También desde el interior bonaerense el alumno Máximo Casaro presentó un mapa de prevención sobre su barrio, en la ciudad de Balcarce. Señaló la ubicación de las bocas de tormenta y los sectores en los que en ocasiones se rebalsa el agua por fuertes lluvias. Además marcó la dirección de escurrimiento del agua y la ubicación de casas de dos plantas, en caso de una inundación.

Otras de las presentaciones de los alumnos fueron sobre manzanas de viviendas de Barrio Norte, Ringuelet, Altos de San Lorenzo y Los Hornos, en la ciudad de La Plata.

La importancia de la comunicación

Como balance de la experiencia, se destacan las conclusiones de los estudiantes. Bárbara Guerra mencionó haberse acercado a El Mallín por un tema puntual, que era la falta de cloacas, y encontrarse con un panorama más complejo. “Por momentos me sentí un poco atacada, porque la gente sufre tanto su realidad que eso se refleja en las entrevistas. Llegaron a decirme que a veces no hace falta tanto libro para hacer las cosas”, relató la joven y reconoció que esa situación la llevó a reflexionar sobre su formación.

Sus compañeros y compañeras también remarcaron el perfil “más humano” de la cursada y destacaron la iniciativa de construir una ingeniería diferente. Mencionaron como positivo el hecho de no dedicar sólo horas de estudio frente a los libros o a la computadora, para poder establecer un contacto más directo con la comunidad para conocer sus inquietudes.
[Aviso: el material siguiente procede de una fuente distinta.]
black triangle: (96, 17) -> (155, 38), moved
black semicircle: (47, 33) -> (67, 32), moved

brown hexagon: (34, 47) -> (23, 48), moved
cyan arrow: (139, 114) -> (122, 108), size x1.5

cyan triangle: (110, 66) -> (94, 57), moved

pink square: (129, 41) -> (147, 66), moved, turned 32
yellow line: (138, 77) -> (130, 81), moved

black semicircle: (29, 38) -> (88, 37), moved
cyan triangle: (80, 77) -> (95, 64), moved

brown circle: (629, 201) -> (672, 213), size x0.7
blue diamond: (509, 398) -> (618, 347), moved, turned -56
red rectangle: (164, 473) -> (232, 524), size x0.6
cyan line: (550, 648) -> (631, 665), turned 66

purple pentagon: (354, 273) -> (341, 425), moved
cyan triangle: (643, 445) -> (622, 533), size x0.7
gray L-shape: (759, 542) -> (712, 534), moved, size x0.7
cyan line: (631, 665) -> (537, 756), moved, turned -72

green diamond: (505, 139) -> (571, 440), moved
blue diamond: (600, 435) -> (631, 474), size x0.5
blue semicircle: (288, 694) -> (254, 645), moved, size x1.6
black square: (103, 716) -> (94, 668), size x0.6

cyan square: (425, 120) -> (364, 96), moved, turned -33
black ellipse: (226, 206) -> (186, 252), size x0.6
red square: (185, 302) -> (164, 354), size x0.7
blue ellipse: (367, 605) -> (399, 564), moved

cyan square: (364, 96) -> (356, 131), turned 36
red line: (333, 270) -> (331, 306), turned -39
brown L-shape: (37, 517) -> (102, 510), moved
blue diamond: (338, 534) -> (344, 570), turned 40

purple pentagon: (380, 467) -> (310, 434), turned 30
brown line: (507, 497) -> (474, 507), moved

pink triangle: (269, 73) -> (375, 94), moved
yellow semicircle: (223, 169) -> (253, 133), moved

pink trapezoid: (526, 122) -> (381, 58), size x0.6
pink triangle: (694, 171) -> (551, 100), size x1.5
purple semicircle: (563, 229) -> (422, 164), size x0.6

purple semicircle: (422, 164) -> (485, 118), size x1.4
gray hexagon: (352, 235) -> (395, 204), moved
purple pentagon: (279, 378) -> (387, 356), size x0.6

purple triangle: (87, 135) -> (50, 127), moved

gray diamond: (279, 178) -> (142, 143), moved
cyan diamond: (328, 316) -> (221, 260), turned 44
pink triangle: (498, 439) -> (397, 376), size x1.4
En la AFC también se evalúo, como un punto importante, la manera de comunicar de los estudiantes. Se hizo hincapié en que los mapas conceptuales fueran de fácil interpretación para que puedan ser comprendidos por personas sin conocimiento técnico previo. En este sentido, la arquitecta e investigadora Belén Mirallas, que participó de la presentación, destacó las representaciones gráficas confeccionadas a mano ya que incentivan la intervención de los vecinos para que puedan exponer sus ideas en los mapas.

Mirallas remarcó además la necesidad de que los futuros profesionales utilicen términos de uso cotidiano, sin perder la precisión, cuando dialogan con los vecinos para una comunicación más efectiva.
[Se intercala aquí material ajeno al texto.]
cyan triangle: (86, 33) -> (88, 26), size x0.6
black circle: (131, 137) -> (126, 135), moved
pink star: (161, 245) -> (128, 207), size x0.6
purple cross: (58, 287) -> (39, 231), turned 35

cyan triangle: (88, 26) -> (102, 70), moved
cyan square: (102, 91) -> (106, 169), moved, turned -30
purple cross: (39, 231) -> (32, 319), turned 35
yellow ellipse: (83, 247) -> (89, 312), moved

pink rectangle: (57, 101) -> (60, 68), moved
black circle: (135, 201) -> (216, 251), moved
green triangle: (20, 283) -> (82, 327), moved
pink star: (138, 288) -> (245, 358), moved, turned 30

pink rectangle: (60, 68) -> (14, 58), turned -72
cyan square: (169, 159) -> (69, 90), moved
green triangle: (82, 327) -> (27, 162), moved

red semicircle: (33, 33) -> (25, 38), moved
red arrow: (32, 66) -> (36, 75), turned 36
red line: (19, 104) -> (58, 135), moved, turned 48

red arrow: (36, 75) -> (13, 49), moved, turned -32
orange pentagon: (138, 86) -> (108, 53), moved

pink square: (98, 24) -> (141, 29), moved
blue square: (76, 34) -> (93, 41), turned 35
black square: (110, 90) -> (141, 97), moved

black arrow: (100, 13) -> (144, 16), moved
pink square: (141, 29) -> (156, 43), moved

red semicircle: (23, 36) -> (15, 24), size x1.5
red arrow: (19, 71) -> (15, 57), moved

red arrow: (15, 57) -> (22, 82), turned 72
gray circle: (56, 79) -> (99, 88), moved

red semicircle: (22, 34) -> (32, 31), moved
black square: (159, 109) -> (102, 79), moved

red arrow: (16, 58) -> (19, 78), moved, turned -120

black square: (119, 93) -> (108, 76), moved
De la actividad participaron además Sofía Montalvo y Francisco Villalonga, que se encuentran ambos transitando el tramo final de su carrera; la estudiante Stefanía Valinoti, coordinadora junto a Angheben; y el ingeniero Sergio Liscia, director de la carrera Ingeniería Hidráulica, quien felicitó a los estudiantes por el énfasis y el entusiasmo demostrado en los trabajos realizados.

El decano de Ingeniería, Horacio Frene, destacó la experiencia por su mirada social y resaltó que “la ingeniería siempre ha tenido como objetivo fundamental mejorar la calidad de vida de la sociedad”.